Part 23.

161 31 2
                                    


 

            Malam datang, mengantar sejoli yang menikmati kebersamaan mereka, pulang. Motor hitam itu terparkir di carport rumah milik Nugrah. Wajah khawatir Renny seketika terusir. Ia lega sang adik akhirnya pulang.

            “Kalian kemana aja? Mbak susul ke rumah ibumu, kalian nggak ada. Malah kakekmu Yus yang ada di sana.”

            Ayun meringis. “Maaf Mbak, batrei kami habis, buat foto-foto tadi.”

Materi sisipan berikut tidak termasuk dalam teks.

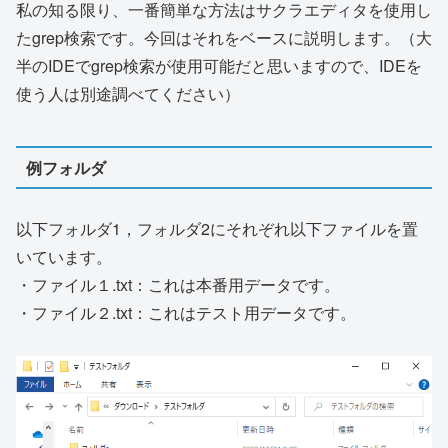
私の知る限り、一番簡単な方法はサクラエディタを使用し
たgrep検索です。今回はそれをベースに説明します。（大
半のIDEでgrep検索が使用可能だと思いますので、IDEを
使う人は別途調べてください）
例フォルダ
以下フォルダ1，フォルダ2にそれぞれ以下ファイルを置
いています。
・ファイル１.txt：これは本番用データです。
・ファイル２.txt：これはテスト用データです。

            “Maaf, Tante, kemaleman pulangnya. Soalnya tadi pas habis maghrib kan hujan bentar jadi nunggu reda dulu. Baru jam setengah delapan, kan?” Iyus menggaruk tengkuk.

            “Wis ... wis ... masuk dulu. Ayo, dingin di luar,” ajak Zulham. Pria itu menggiring calon istrinya masuk ke dalam rumah bersama dua muda mudi di sana.

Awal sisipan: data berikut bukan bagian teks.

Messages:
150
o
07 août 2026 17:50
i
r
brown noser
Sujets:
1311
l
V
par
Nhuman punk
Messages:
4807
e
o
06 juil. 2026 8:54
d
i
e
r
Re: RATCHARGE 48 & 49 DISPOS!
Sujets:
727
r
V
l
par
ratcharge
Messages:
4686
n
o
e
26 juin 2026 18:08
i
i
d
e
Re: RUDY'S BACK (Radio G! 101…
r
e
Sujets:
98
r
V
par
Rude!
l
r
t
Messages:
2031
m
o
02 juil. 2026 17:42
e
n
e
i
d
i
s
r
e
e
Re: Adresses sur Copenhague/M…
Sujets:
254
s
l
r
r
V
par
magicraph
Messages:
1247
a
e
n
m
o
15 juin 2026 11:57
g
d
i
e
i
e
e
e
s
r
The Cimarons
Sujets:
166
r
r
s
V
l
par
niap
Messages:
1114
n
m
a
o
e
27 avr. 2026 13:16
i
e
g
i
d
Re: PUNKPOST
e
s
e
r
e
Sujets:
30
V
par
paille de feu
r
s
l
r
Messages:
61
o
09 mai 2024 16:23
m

            Ayun segera berpamitan memasukkan belanjaannya ke kamar. Sementara Iyus kini duduk di ruang tengah kediaman sang ayah. “Jalan-jalan ya? Kemana?” tanya Nugrah menggoda putranya. Ia mengacak rambut sang putra gemas. Entah kenapa, semangat hidup Nugrah kembali muncul sekarang. Pria yang mulai beruban itu melepas kacamatanya dan duduk di samping sang putra, seolah tak mau terpisah lagi.

          “Ibu masak apa tadi?” tanya Nugrah.

            “Bikin gethuk sama masak soto. Ibu rewang di tempat tetangga, Pak. Jadi nggak masak banyak.”

            “Dari pada nanya anaknya, mending kamu datengi ke rumahnya. Sampai kapan kamu cuman ngeliatin istrimu dari jauh? Dia istrimu. Arumi istrimu. Istri sahmu, menantuku. Sampai kapan kita kucing-kucingan?” Teguran dari Eyang Sam membuat semua orang di ruangan itu terdiam.

            Nugrah menelan ludah. Ia tak bisa berkata apapun. Iyus paham, ayahnya tengah tersudut sekarang. “Aku takut Dek Rumi jadi histeris lagi atau gimana-gimana lagi, Romo. Aku ... nggak bisa liat dia kayak gitu lagi.”

            Iyus tanpa sadar merangkul pundak ayahnya. “Tenang Pak, kalau memang bapak sungguh-sungguh, bapak mau memperbaiki semuanya sama ibu. Allah pasti akan memudahkan jalannya.”

            Nugrah mengusap wajahnya dan menyugar rambut. “Kalau bisa dari dulu udah aku End Task semua ini kayak di task manager. Tapi nyatanya semua cuman ditaruh di recycle bin dan aku restore lagi, semua rasa ke ibumu. Bapak bisa burning semua file di CD tapi nggak bisa ngeburn kenangan bapak sama ibumu.”

            Ayun seketika memekik. “Allahu akbar. Kok persis,” pekiknya tertahan.

            Semua orang di sana menoleh pada Ayun. Iyus tertawa. “Kamu kenapa Yun?” tanya Renny.

            “Anu itu, gombalannya eh, bukan, modelannya sama Om Nugrah sama Mas Iyus. Gombalan anak komputer, eh programmer, apa itu entah. Pantes ibu bisa tahu soal sintax PHP. Jadi Om Nugrah yang gombalin?”

            Nugrah menatap Ayun dan putranya bergantian. “Ibu? Dek Rumi?” tanyanya.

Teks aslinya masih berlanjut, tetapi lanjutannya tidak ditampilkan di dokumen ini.